Prompt: Would you return the data exactly as given, except for its pictures?

(Source records)

-- Opening Marker --

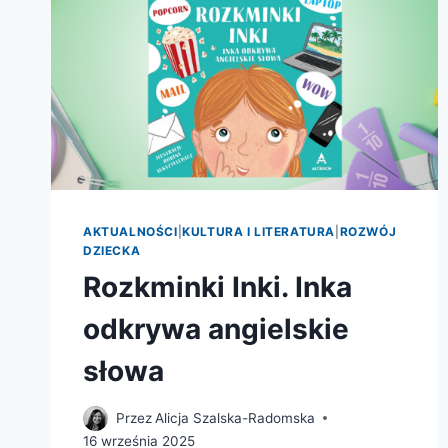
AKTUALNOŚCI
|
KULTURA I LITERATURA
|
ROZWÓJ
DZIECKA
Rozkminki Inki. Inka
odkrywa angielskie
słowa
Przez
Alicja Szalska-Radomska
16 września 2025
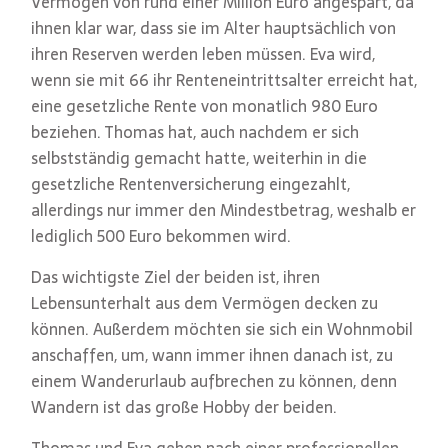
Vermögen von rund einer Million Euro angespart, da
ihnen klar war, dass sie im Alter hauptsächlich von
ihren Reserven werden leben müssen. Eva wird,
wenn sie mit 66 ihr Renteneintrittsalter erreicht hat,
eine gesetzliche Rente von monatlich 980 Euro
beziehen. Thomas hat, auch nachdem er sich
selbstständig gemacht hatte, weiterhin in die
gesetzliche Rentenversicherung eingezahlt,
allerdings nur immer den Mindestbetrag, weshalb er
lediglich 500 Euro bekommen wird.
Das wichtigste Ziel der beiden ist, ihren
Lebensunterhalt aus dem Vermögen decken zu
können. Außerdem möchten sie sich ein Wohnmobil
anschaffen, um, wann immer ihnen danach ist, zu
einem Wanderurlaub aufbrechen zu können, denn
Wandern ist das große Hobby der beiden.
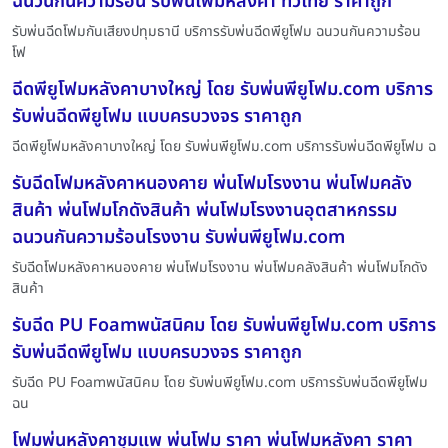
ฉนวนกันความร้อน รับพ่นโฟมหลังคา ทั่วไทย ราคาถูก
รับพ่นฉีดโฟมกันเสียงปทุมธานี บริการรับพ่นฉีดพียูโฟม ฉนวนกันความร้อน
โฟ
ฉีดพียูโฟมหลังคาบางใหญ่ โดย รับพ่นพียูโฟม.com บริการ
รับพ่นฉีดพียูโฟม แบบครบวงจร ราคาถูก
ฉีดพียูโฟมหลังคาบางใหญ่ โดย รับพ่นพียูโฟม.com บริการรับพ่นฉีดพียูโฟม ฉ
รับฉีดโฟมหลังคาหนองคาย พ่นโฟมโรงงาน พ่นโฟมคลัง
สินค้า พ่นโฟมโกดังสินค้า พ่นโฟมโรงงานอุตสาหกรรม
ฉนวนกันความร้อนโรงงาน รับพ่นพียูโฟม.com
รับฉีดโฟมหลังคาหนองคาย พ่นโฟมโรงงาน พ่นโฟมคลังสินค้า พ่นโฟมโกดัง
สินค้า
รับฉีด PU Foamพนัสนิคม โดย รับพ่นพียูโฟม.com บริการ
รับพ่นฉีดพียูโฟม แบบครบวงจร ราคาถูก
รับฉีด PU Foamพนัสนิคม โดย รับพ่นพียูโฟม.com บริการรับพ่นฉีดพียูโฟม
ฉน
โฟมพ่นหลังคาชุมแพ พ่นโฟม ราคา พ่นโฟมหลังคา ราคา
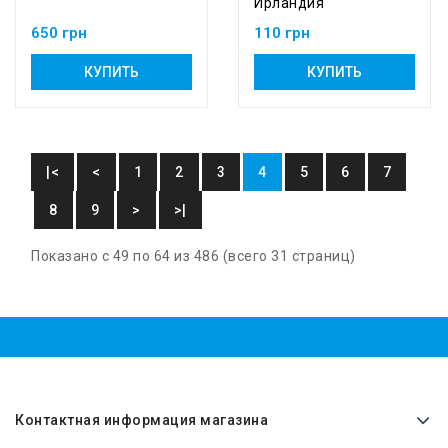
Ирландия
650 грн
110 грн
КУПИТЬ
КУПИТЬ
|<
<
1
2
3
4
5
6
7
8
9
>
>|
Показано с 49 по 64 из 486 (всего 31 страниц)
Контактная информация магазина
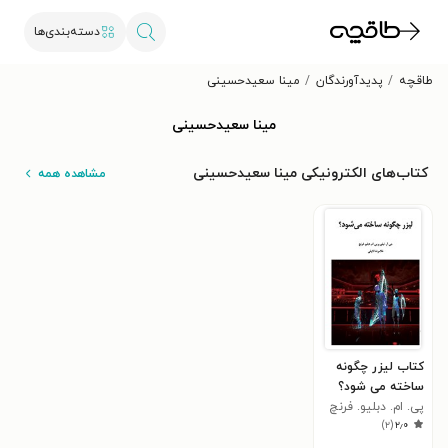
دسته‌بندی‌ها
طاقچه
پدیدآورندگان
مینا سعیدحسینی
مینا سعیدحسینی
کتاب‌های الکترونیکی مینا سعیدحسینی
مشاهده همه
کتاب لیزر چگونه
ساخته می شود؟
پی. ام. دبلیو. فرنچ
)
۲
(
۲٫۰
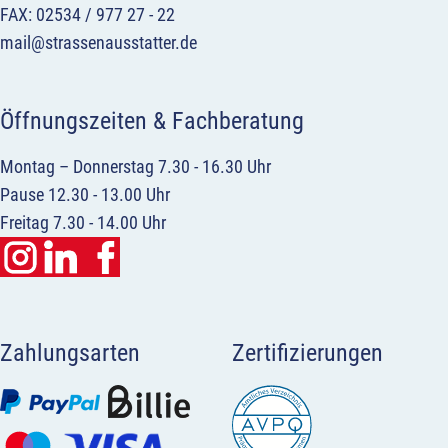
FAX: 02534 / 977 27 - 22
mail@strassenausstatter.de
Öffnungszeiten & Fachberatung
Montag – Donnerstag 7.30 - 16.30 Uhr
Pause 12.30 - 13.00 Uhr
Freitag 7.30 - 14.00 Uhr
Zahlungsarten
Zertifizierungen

-- Closing Marker --

Result of the exercise:
AKTUALNOŚCI
|
KULTURA I LITERATURA
|
ROZWÓJ
DZIECKA
Rozkminki Inki. Inka
odkrywa angielskie
słowa
Przez
Alicja Szalska-Radomska
16 września 2025
Vermögen von rund einer Million Euro angespart, da
ihnen klar war, dass sie im Alter hauptsächlich von
ihren Reserven werden leben müssen. Eva wird,
wenn sie mit 66 ihr Renteneintrittsalter erreicht hat,
eine gesetzliche Rente von monatlich 980 Euro
beziehen. Thomas hat, auch nachdem er sich
selbstständig gemacht hatte, weiterhin in die
gesetzliche Rentenversicherung eingezahlt,
allerdings nur immer den Mindestbetrag, weshalb er
lediglich 500 Euro bekommen wird.
Das wichtigste Ziel der beiden ist, ihren
Lebensunterhalt aus dem Vermögen decken zu
können. Außerdem möchten sie sich ein Wohnmobil
anschaffen, um, wann immer ihnen danach ist, zu
einem Wanderurlaub aufbrechen zu können, denn
Wandern ist das große Hobby der beiden.
ฉนวนกันความร้อน รับพ่นโฟมหลังคา ทั่วไทย ราคาถูก
รับพ่นฉีดโฟมกันเสียงปทุมธานี บริการรับพ่นฉีดพียูโฟม ฉนวนกันความร้อน
โฟ
ฉีดพียูโฟมหลังคาบางใหญ่ โดย รับพ่นพียูโฟม.com บริการ
รับพ่นฉีดพียูโฟม แบบครบวงจร ราคาถูก
ฉีดพียูโฟมหลังคาบางใหญ่ โดย รับพ่นพียูโฟม.com บริการรับพ่นฉีดพียูโฟม ฉ
รับฉีดโฟมหลังคาหนองคาย พ่นโฟมโรงงาน พ่นโฟมคลัง
สินค้า พ่นโฟมโกดังสินค้า พ่นโฟมโรงงานอุตสาหกรรม
ฉนวนกันความร้อนโรงงาน รับพ่นพียูโฟม.com
รับฉีดโฟมหลังคาหนองคาย พ่นโฟมโรงงาน พ่นโฟมคลังสินค้า พ่นโฟมโกดัง
สินค้า
รับฉีด PU Foamพนัสนิคม โดย รับพ่นพียูโฟม.com บริการ
รับพ่นฉีดพียูโฟม แบบครบวงจร ราคาถูก
รับฉีด PU Foamพนัสนิคม โดย รับพ่นพียูโฟม.com บริการรับพ่นฉีดพียูโฟม
ฉน
โฟมพ่นหลังคาชุมแพ พ่นโฟม ราคา พ่นโฟมหลังคา ราคา
Ирландия
650 грн
110 грн
КУПИТЬ
КУПИТЬ
|<
<
1
2
3
4
5
6
7
8
9
>
>|
Показано с 49 по 64 из 486 (всего 31 страниц)
Контактная информация магазина
دسته‌بندی‌ها
طاقچه
پدیدآورندگان
مینا سعیدحسینی
مینا سعیدحسینی
کتاب‌های الکترونیکی مینا سعیدحسینی
مشاهده همه
کتاب لیزر چگونه
ساخته می شود؟
پی. ام. دبلیو. فرنچ
)
۲
(
۲٫۰
FAX: 02534 / 977 27 - 22
mail@strassenausstatter.de
Öffnungszeiten & Fachberatung
Montag – Donnerstag 7.30 - 16.30 Uhr
Pause 12.30 - 13.00 Uhr
Freitag 7.30 - 14.00 Uhr
Zahlungsarten
Zertifizierungen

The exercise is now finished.